Exercise prompt: The result should be every line in the material below containing the string "számára".

Records for processing Start Marker

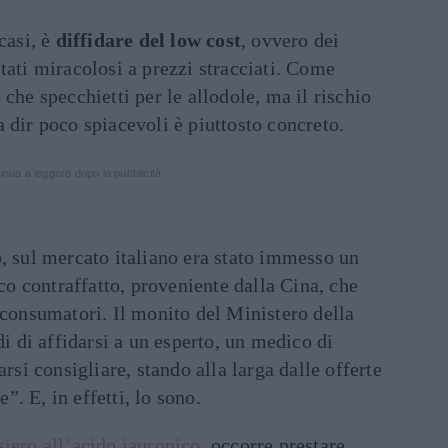
casi, è
diffidare del low cost
, ovvero dei
tati miracolosi a prezzi stracciati. Come
che specchietti per le allodole, ma il rischio
 dir poco spiacevoli è piuttosto concreto.
inua a leggere dopo la pubblicità
, sul mercato italiano era stato immesso un
ico contraffatto, proveniente dalla Cina, che
 consumatori. Il monito del Ministero della
di di affidarsi a un esperto, un medico di
arsi consigliare, stando alla larga dalle offerte
. E, in effetti, lo sono.
siero all’acido iauronico
, occorre prestare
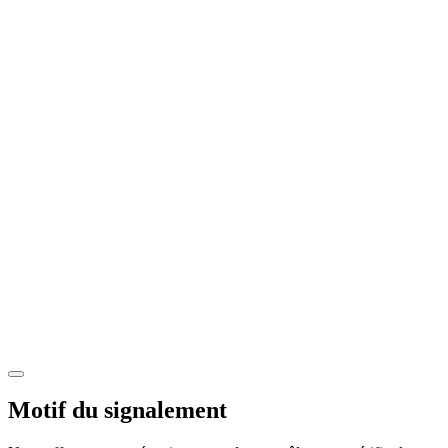
Motif du signalement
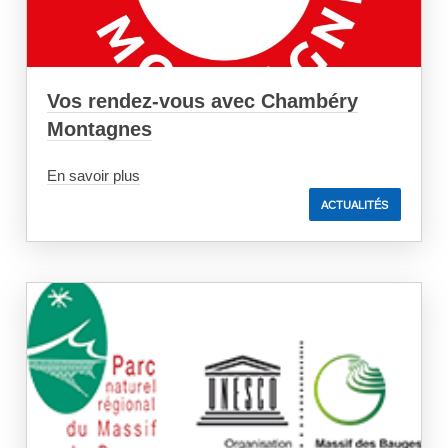
Vos rendez-vous avec Chambéry
Montagnes
En savoir plus
ACTUALITÉS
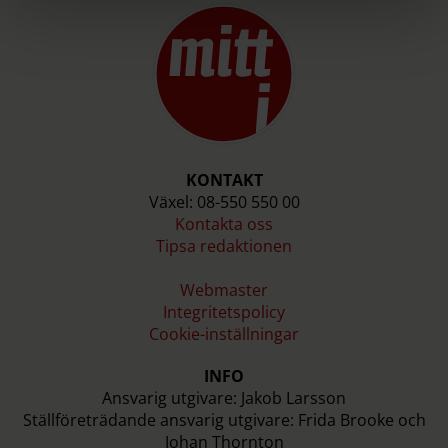
KONTAKT
Växel: 08-550 550 00
Kontakta oss
Tipsa redaktionen
Webmaster
Integritetspolicy
Cookie-inställningar
INFO
Ansvarig utgivare: Jakob Larsson
Ställföreträdande ansvarig utgivare: Frida Brooke och
Johan Thornton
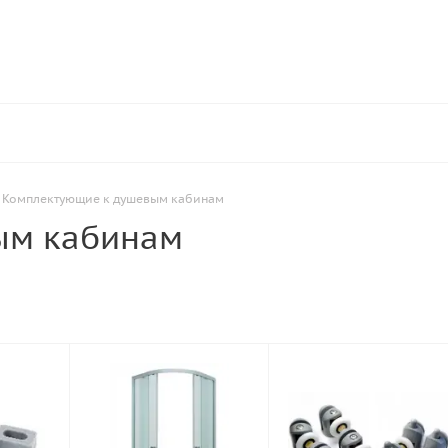
Комплектующие к душевым кабинам
ым кабинам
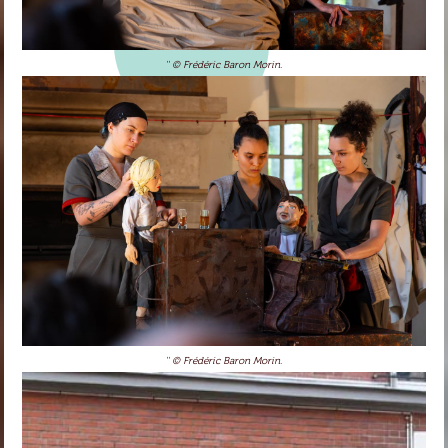
'' © Frédéric Baron Morin.
'' © Frédéric Baron Morin.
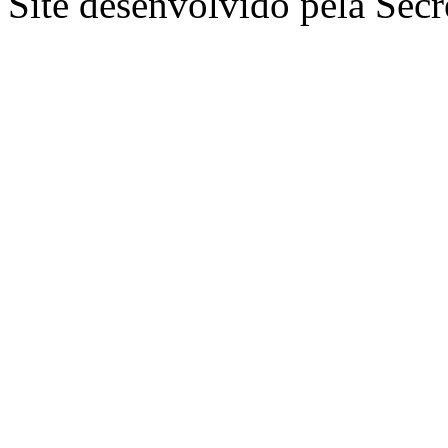
Site desenvolvido pela Secr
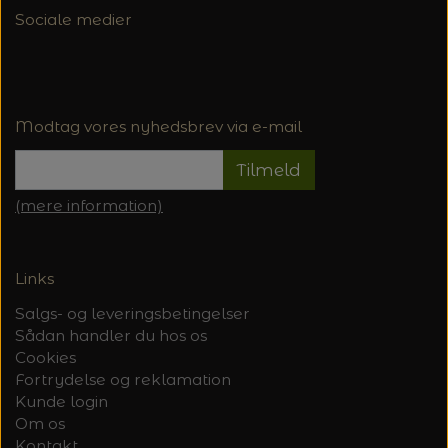
Sociale medier
Modtag vores nyhedsbrev via e-mail
Tilmeld
(mere information)
Links
Salgs- og leveringsbetingelser
Sådan handler du hos os
Cookies
Fortrydelse og reklamation
Kunde login
Om os
Kontakt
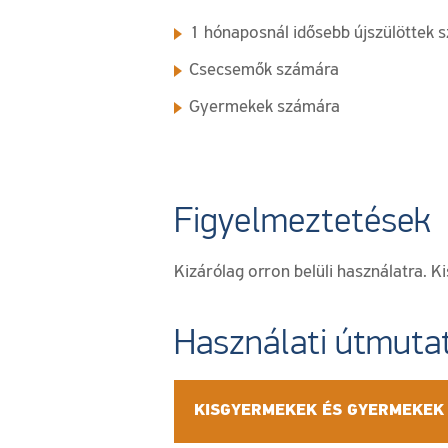
1 hónaposnál idősebb újszülöttek 
Csecsemők számára
Gyermekek számára
Figyelmeztetések
Kizárólag orron belüli használatra. K
Használati útmuta
KISGYERMEKEK ÉS GYERMEKEK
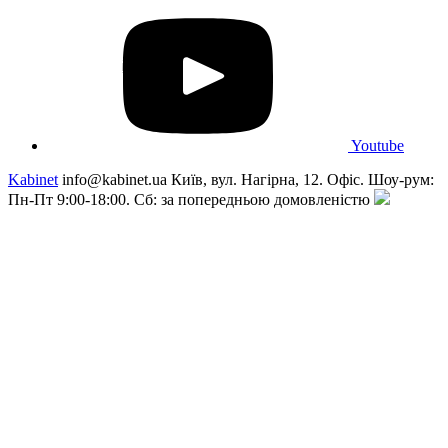
Youtube
Kabinet
info@kabinet.ua
Київ, вул. Нагірна, 12. Офіс. Шоу-рум:
Пн-Пт 9:00-18:00. Сб: за попередньою домовленістю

Records for processing End Marker

Output of the task:
Csecsemők számára
Gyermekek számára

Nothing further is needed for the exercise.